Screenshot grounding data

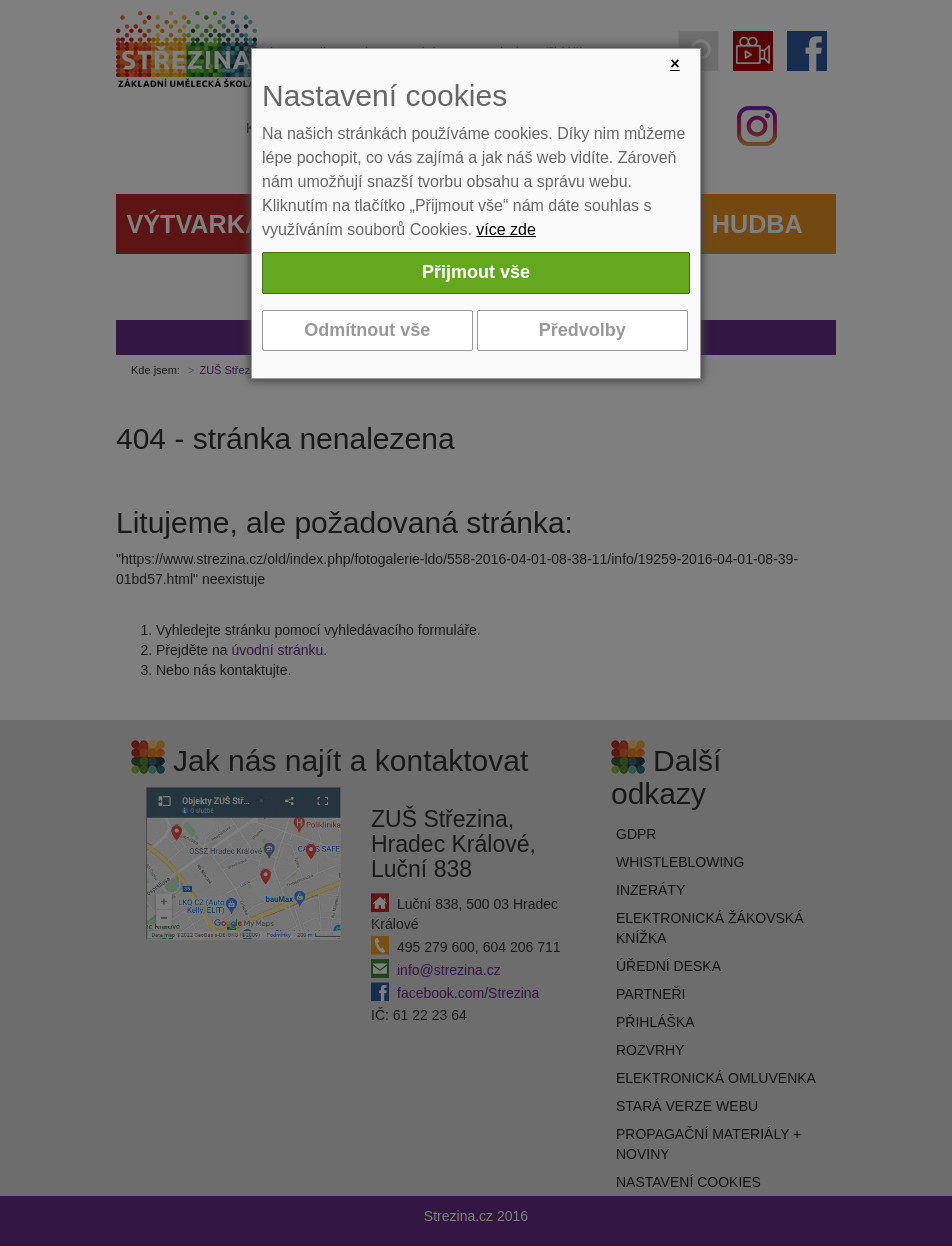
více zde (506, 229)
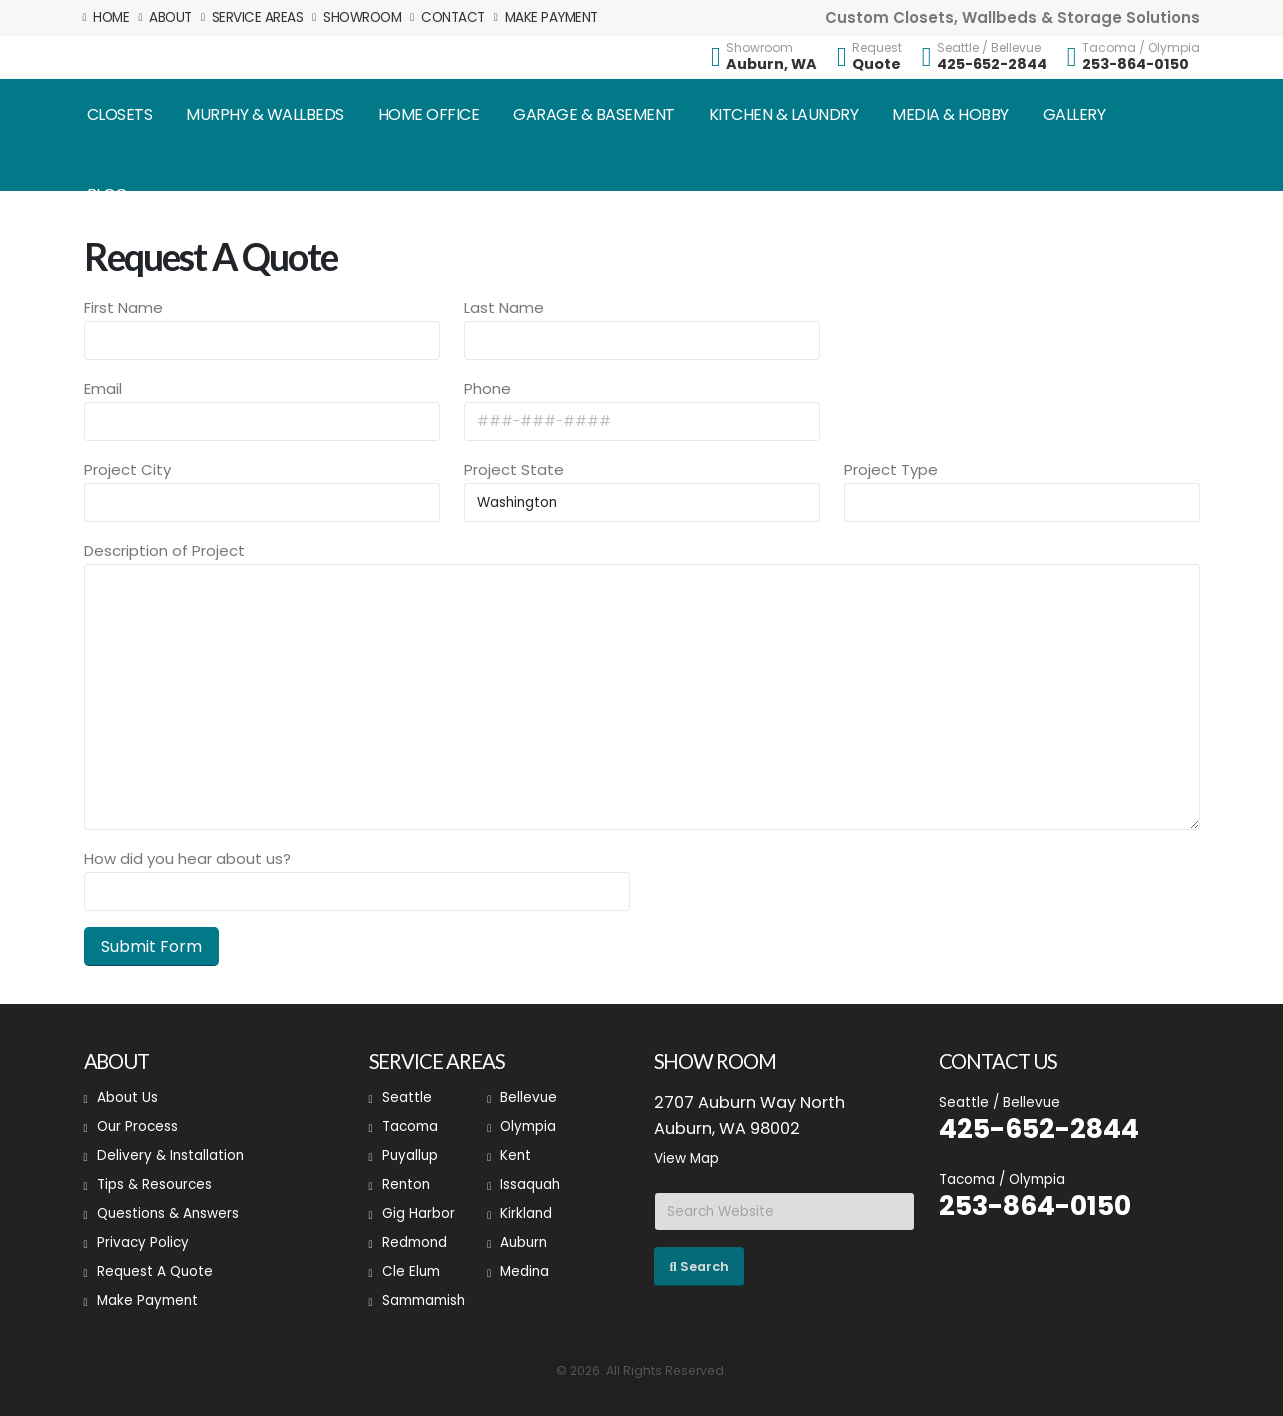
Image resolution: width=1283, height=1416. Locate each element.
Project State (514, 469)
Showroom (357, 17)
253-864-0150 (1135, 64)
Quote (876, 64)
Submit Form (151, 946)
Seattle (407, 1097)
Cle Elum (411, 1271)
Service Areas (252, 17)
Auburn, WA (771, 64)
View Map (686, 1158)
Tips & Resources (154, 1184)
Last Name (504, 307)
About (165, 17)
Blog (107, 194)
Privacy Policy (143, 1242)
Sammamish (423, 1300)
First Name (123, 307)
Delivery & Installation (170, 1155)
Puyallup (410, 1155)
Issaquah (530, 1184)
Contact (447, 17)
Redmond (414, 1242)
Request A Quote (155, 1271)
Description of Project (164, 550)
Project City (127, 469)
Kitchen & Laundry (784, 114)
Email (103, 388)
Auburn (523, 1242)
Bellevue (528, 1097)
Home (107, 17)
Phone (487, 388)
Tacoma (410, 1126)
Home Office (429, 114)
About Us (127, 1097)
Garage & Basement (594, 114)
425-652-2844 (992, 64)
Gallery (1074, 114)
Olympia (528, 1126)
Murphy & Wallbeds (265, 114)
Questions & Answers (168, 1213)
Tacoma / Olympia (1141, 48)
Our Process (137, 1126)
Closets (120, 114)
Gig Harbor (418, 1213)
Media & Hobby (950, 114)
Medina (524, 1271)
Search (698, 1266)
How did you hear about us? (187, 858)
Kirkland (526, 1213)
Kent (515, 1155)
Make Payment (546, 17)
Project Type (891, 469)
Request (877, 48)
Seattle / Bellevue (989, 48)
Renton (406, 1184)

» To do: All that is wanted is the stretch of lines above from the one containing "Home Office (429, 114)" through the one containing "Medina (524, 1271)", duplicated exactly.

» Result for this exercise:
Home Office (429, 114)
About Us (127, 1097)
Garage & Basement (594, 114)
425-652-2844 (992, 64)
Gallery (1074, 114)
Olympia (528, 1126)
Murphy & Wallbeds (265, 114)
Questions & Answers (168, 1213)
Tacoma / Olympia (1141, 48)
Our Process (137, 1126)
Closets (120, 114)
Gig Harbor (418, 1213)
Media & Hobby (950, 114)
Medina (524, 1271)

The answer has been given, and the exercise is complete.